• [What is required]: While leaving the pictures out, set down only the lines from the one with "left lung upper lobe — segment it." through the end of the records, exactly as they stand.

(Records excerpted from a collection)

——————

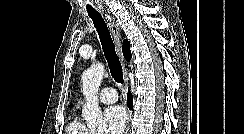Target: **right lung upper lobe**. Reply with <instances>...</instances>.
Masks as SVG:
<instances>
[{
    "label": "right lung upper lobe",
    "instance_id": "right-lung-upper-lobe-1",
    "mask_svg": "<svg viewBox=\"0 0 244 134\" xmlns=\"http://www.w3.org/2000/svg\"><path fill=\"white\" fill-rule=\"evenodd\" d=\"M123 55L127 62L131 59L130 43L127 40L123 41Z\"/></svg>",
    "mask_w": 244,
    "mask_h": 134
}]
</instances>
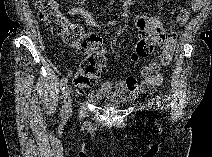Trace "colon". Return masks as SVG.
<instances>
[{
    "mask_svg": "<svg viewBox=\"0 0 212 157\" xmlns=\"http://www.w3.org/2000/svg\"><path fill=\"white\" fill-rule=\"evenodd\" d=\"M39 19L50 31L68 44L78 47L85 55L73 77L74 86L82 91L93 86L106 67V48L99 36L87 33L83 27L67 19L54 0L36 2ZM165 35L149 32L141 36L132 51V59L139 60L151 55L156 46H162Z\"/></svg>",
    "mask_w": 212,
    "mask_h": 157,
    "instance_id": "obj_1",
    "label": "colon"
}]
</instances>
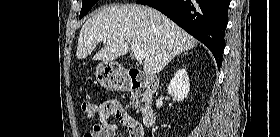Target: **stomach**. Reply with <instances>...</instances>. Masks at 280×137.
Returning <instances> with one entry per match:
<instances>
[{"mask_svg":"<svg viewBox=\"0 0 280 137\" xmlns=\"http://www.w3.org/2000/svg\"><path fill=\"white\" fill-rule=\"evenodd\" d=\"M96 78L99 83L109 90L122 89L123 73L113 62L103 61L97 65Z\"/></svg>","mask_w":280,"mask_h":137,"instance_id":"0dacf381","label":"stomach"}]
</instances>
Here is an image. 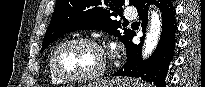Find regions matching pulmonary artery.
I'll return each instance as SVG.
<instances>
[{
    "label": "pulmonary artery",
    "mask_w": 205,
    "mask_h": 87,
    "mask_svg": "<svg viewBox=\"0 0 205 87\" xmlns=\"http://www.w3.org/2000/svg\"><path fill=\"white\" fill-rule=\"evenodd\" d=\"M125 16L127 17V18H134V16H135V11L133 10V9H131V8H127L126 10H125Z\"/></svg>",
    "instance_id": "1"
}]
</instances>
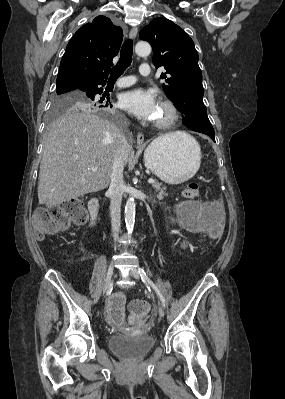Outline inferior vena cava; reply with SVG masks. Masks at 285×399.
<instances>
[{
  "mask_svg": "<svg viewBox=\"0 0 285 399\" xmlns=\"http://www.w3.org/2000/svg\"><path fill=\"white\" fill-rule=\"evenodd\" d=\"M126 145L127 141L125 136L123 135L119 140V147L117 149L114 158L110 186L108 189L110 195V202H111L110 216H111L113 238L115 241V249L121 227V203H122V195L124 190L123 170L126 161V154H125Z\"/></svg>",
  "mask_w": 285,
  "mask_h": 399,
  "instance_id": "1",
  "label": "inferior vena cava"
}]
</instances>
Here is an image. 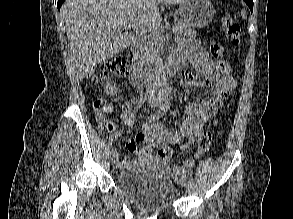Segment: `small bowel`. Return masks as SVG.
Listing matches in <instances>:
<instances>
[{
    "label": "small bowel",
    "mask_w": 293,
    "mask_h": 219,
    "mask_svg": "<svg viewBox=\"0 0 293 219\" xmlns=\"http://www.w3.org/2000/svg\"><path fill=\"white\" fill-rule=\"evenodd\" d=\"M188 59L195 69L204 74L206 78H195L190 73H184V84L190 87L204 88L211 91L213 97L199 103H188L185 107L187 117L174 132H169L159 124L146 123L143 130L135 137L126 141L129 152L138 156L139 159H147L151 156L154 148L165 145L186 148L188 144L202 134L203 127L207 124H215L214 115L228 99V92L236 86L235 79L230 74L221 73L216 64L208 56L206 49L197 42L183 41L179 45V53L175 59L178 63ZM145 101V95L139 94L132 98L121 115V120L127 127H132L136 112ZM188 142L185 143L184 141ZM138 142H143L145 148L139 150ZM123 162L121 165H125Z\"/></svg>",
    "instance_id": "obj_1"
}]
</instances>
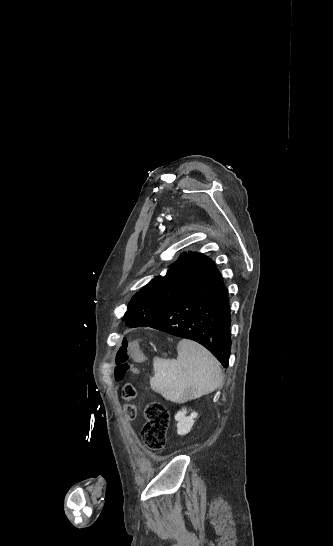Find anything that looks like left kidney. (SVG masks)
Wrapping results in <instances>:
<instances>
[{"mask_svg": "<svg viewBox=\"0 0 333 546\" xmlns=\"http://www.w3.org/2000/svg\"><path fill=\"white\" fill-rule=\"evenodd\" d=\"M187 409L182 408L180 411L175 414V420L177 421V433L179 435H185L190 432L194 419L197 417L196 412H192L190 416H186Z\"/></svg>", "mask_w": 333, "mask_h": 546, "instance_id": "1", "label": "left kidney"}]
</instances>
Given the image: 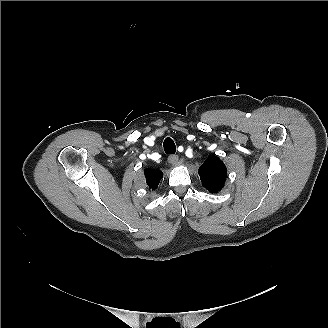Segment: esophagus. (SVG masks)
Masks as SVG:
<instances>
[{"mask_svg":"<svg viewBox=\"0 0 328 328\" xmlns=\"http://www.w3.org/2000/svg\"><path fill=\"white\" fill-rule=\"evenodd\" d=\"M178 160H179V158H178V156L177 155H170L169 157H168V163L170 164V165H176L177 163H178Z\"/></svg>","mask_w":328,"mask_h":328,"instance_id":"34e87169","label":"esophagus"}]
</instances>
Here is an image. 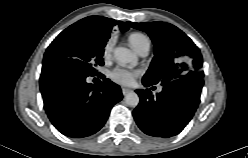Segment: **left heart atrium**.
Listing matches in <instances>:
<instances>
[{
  "label": "left heart atrium",
  "instance_id": "obj_1",
  "mask_svg": "<svg viewBox=\"0 0 248 158\" xmlns=\"http://www.w3.org/2000/svg\"><path fill=\"white\" fill-rule=\"evenodd\" d=\"M139 74L138 70L119 65L109 72V78L116 84L127 86L132 84Z\"/></svg>",
  "mask_w": 248,
  "mask_h": 158
}]
</instances>
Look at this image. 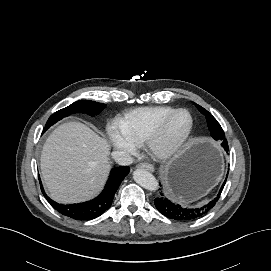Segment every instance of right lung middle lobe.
<instances>
[{
	"label": "right lung middle lobe",
	"mask_w": 271,
	"mask_h": 271,
	"mask_svg": "<svg viewBox=\"0 0 271 271\" xmlns=\"http://www.w3.org/2000/svg\"><path fill=\"white\" fill-rule=\"evenodd\" d=\"M104 107L105 105L103 103H97L94 101H89V100L76 101L70 106L52 114L50 118L48 119L43 132H45L50 126L55 124L57 121H59L60 119L64 117L69 116L70 114L88 113V115L93 116V115L98 114Z\"/></svg>",
	"instance_id": "dd1d6c3e"
}]
</instances>
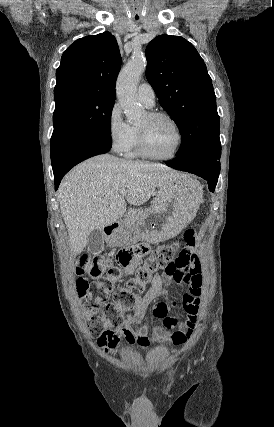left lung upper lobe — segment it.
Listing matches in <instances>:
<instances>
[{
	"label": "left lung upper lobe",
	"mask_w": 274,
	"mask_h": 427,
	"mask_svg": "<svg viewBox=\"0 0 274 427\" xmlns=\"http://www.w3.org/2000/svg\"><path fill=\"white\" fill-rule=\"evenodd\" d=\"M145 53L146 78L182 136L177 158L221 150L214 89L195 47L182 37L164 34L154 38Z\"/></svg>",
	"instance_id": "obj_1"
}]
</instances>
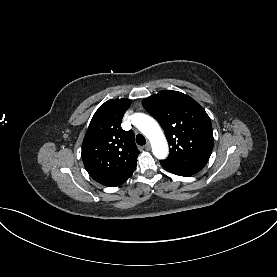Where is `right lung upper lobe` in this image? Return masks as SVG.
<instances>
[{
    "label": "right lung upper lobe",
    "mask_w": 277,
    "mask_h": 277,
    "mask_svg": "<svg viewBox=\"0 0 277 277\" xmlns=\"http://www.w3.org/2000/svg\"><path fill=\"white\" fill-rule=\"evenodd\" d=\"M129 99H111L95 112L82 144V160L89 175L104 186L123 184L134 172L140 153L132 131L121 121Z\"/></svg>",
    "instance_id": "obj_1"
}]
</instances>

——————

• [Result below]:
left lung upper lobe — segment it.
Listing matches in <instances>:
<instances>
[{
	"label": "left lung upper lobe",
	"mask_w": 274,
	"mask_h": 427,
	"mask_svg": "<svg viewBox=\"0 0 274 427\" xmlns=\"http://www.w3.org/2000/svg\"><path fill=\"white\" fill-rule=\"evenodd\" d=\"M145 53L146 78L182 136L177 158L221 150L214 89L195 47L182 37L164 34L154 38Z\"/></svg>",
	"instance_id": "obj_1"
}]
</instances>
Where is `right lung upper lobe` in this image? Return masks as SVG.
<instances>
[{
    "label": "right lung upper lobe",
    "mask_w": 277,
    "mask_h": 277,
    "mask_svg": "<svg viewBox=\"0 0 277 277\" xmlns=\"http://www.w3.org/2000/svg\"><path fill=\"white\" fill-rule=\"evenodd\" d=\"M129 99H111L95 112L82 144V160L89 175L104 186L123 184L134 172L140 153L132 131L121 121Z\"/></svg>",
    "instance_id": "obj_1"
}]
</instances>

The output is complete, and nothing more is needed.